WHAT IS BEING ASKED
Scan the records for "klantenservice" and copy each line that contains it.

DATA
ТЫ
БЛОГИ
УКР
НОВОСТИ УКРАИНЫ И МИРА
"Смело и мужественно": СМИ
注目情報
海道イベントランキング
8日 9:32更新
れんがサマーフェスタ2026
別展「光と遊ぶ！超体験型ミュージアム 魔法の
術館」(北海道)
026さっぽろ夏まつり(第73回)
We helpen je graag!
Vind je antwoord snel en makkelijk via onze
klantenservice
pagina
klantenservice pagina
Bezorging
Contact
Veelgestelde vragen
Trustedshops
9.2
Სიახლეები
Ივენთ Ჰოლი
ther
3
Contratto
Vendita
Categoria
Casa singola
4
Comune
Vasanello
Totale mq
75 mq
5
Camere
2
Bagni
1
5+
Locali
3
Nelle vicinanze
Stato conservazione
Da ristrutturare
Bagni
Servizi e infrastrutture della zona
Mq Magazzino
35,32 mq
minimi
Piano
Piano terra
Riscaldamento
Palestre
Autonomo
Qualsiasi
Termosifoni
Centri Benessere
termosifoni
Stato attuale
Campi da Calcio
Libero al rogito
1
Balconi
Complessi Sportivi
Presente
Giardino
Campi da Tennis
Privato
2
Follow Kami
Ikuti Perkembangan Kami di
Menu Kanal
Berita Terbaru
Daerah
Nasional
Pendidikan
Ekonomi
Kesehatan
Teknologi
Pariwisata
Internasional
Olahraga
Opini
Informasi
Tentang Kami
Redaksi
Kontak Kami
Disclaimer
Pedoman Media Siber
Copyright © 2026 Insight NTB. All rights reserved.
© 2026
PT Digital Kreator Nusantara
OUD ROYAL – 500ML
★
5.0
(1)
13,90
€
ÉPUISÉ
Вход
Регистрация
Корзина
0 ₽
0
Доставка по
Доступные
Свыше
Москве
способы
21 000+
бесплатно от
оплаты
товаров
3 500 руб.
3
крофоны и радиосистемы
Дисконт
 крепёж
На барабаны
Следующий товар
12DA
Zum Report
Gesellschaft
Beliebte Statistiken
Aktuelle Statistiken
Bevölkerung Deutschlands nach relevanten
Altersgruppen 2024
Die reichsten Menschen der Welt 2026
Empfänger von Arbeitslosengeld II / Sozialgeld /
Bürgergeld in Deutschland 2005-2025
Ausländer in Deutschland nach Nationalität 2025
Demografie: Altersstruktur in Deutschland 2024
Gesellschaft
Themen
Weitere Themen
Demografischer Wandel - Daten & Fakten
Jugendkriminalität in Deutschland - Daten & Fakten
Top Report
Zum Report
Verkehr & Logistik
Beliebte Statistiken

RESPONSE AREA
klantenservice
klantenservice pagina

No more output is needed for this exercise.